The regime is trying in this way to prevent the workers from acting as a class both as a defensive and an offensive measure. Hitherto the regime has successfully prevented the emergence of the workers as a class through a different mode of control. To understand how and why it is necessary to understand that mode of control in the USSR and its disintegration. It will then be possible to understand the possibility of the regime achieving its goal in the USSR.
The fundamental form of control over the working class has been one of atomization, which involves a dialectical interplay of coercion and individualization.
On the one hand there are no genuine trade unions or independent means of expression for the workers, who all must carry labor books—internal passports which restrict movement—and the KGB is present in every institution. On the other hand, the individual worker—who has no means of acting collectively—regards individually through controlling her or his own work process. She or he is able to work slowly and ignore quality control.

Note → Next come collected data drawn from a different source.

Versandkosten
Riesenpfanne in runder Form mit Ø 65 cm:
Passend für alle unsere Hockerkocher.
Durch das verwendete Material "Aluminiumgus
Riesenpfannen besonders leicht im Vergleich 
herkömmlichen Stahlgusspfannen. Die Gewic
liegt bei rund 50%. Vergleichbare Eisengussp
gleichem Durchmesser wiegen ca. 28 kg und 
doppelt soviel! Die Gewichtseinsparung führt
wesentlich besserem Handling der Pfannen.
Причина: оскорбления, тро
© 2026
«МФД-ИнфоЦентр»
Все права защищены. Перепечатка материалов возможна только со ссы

This relative control over the work process established the negative and blocking power of the workers in the Soviet system. Workers cannot control the surplus product which the enterprise management and elite appropriate and direct, but they can limit that surplus product and so alter it that the elite, ultimately, can only be said to have a limited control over the surplus product itself.

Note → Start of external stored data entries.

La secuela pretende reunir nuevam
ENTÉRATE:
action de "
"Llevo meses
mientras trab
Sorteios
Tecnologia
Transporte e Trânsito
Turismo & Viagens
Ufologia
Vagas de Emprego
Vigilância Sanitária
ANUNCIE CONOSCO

Examples of the poor quality of Soviet products are legion. Shoes are a classic case: they may wear out quickly, be outdated in design and indeed ugly, fit poorly and only be produced in a few sizes. In producer goods, the usual example is that of nails. The factory may only produce large numbers of very small nails or one large nail. The nails themselves will no doubt rust quickly, have tiny heads, bend very quickly when tapped, etc.

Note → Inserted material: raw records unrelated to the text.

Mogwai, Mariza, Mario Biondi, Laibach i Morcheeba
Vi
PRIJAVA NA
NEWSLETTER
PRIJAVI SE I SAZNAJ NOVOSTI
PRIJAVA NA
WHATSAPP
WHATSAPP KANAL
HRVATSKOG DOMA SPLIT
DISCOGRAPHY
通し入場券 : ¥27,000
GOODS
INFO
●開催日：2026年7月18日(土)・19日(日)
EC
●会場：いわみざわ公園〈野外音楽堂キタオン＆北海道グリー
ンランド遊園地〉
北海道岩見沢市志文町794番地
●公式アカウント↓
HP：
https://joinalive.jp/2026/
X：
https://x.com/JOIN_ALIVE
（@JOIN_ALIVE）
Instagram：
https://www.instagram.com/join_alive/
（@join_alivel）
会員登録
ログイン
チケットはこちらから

The point, however, is that the worker is not interested in producing anything which is not easily reproduced on a well-worn pattern. Anything new, whether a product or a technique, disrupts established patterns of work. Workers do not care about the final user, but only about their respective work patterns.
This constitutes a necessary defense for workers, given conditions where they have no other means of dealing with the exploitation and indeed the brutality of the system. Hence management complies with demands from above to organize production more efficiently, but only through formal means; it cannot compel workers to perform differently.
Put differently, the defeat of the October Revolution by Stalin and the new bureaucratic elite did not imply the formation of a new class controlling the surplus product. The USSR is neither socialist nor capitalist; its ruling group as a result is neither fish nor fowl. Its dynamic is either that of change back to capitalism or ongoing stagnation.
Gorbachev and his men have already downgraded the claims to growth over the past sixty years and even declared that there was none during the Brezhnev years. Economists have declared that the USSR—uniquely—can have an increase in investment and a consequent decrease in production!
In this context, the real question is not why the Soviet economy is stagnant, but rather how it ever grew at all. The answer lies in its large labor supply from the countryside and the elite’s ability—because of nationalized property—to direct that labor pool. But once the advantages accruing from that control cease—as they now have—the underlying stagnation of the regime was bound to reveal itself.
Labor today is largely urbanized, specific to the skill and factory and increasingly organized, even if only in spontaneous ways. Hence the center cannot direct labor in the old way, both because there is no flow of labor coming into the labor force and because the existing labor resists efforts to direct it The socialization of labor, that is, has reached the point where the centralization of labor is counterproductive.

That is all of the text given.